Please repeat the lines below exactly. Begin with the line containing "Recupero password" and go on through the line containing "ukų augimą. Kondicionuoja".

BEGIN DATA TO PROCESS

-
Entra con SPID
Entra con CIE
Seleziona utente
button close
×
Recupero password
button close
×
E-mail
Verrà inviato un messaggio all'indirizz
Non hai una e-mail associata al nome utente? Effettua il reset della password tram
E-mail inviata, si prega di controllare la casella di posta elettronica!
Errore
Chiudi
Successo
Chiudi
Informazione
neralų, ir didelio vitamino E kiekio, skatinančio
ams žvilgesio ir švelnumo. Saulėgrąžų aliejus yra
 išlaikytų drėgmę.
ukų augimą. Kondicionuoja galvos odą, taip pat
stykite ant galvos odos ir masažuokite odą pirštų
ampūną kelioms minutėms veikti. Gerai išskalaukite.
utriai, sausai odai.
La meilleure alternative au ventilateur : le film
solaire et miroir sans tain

END DATA TO PROCESS
BEGIN DATA TO PROCESS

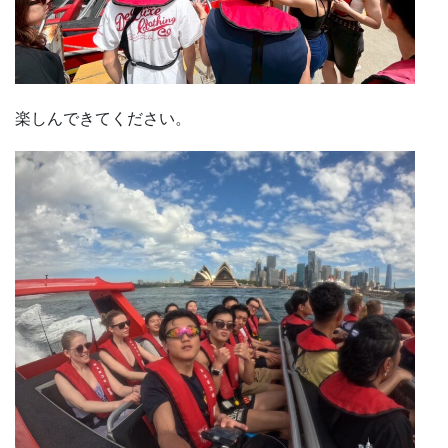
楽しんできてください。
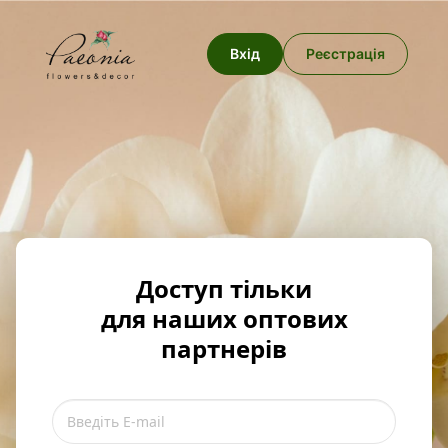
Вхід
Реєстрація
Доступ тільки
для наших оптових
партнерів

END DATA TO PROCESS

- _REPLY_
Recupero password
button close
×
E-mail
Verrà inviato un messaggio all'indirizz
Non hai una e-mail associata al nome utente? Effettua il reset della password tram
E-mail inviata, si prega di controllare la casella di posta elettronica!
Errore
Chiudi
Successo
Chiudi
Informazione
neralų, ir didelio vitamino E kiekio, skatinančio
ams žvilgesio ir švelnumo. Saulėgrąžų aliejus yra
 išlaikytų drėgmę.
ukų augimą. Kondicionuoja galvos odą, taip pat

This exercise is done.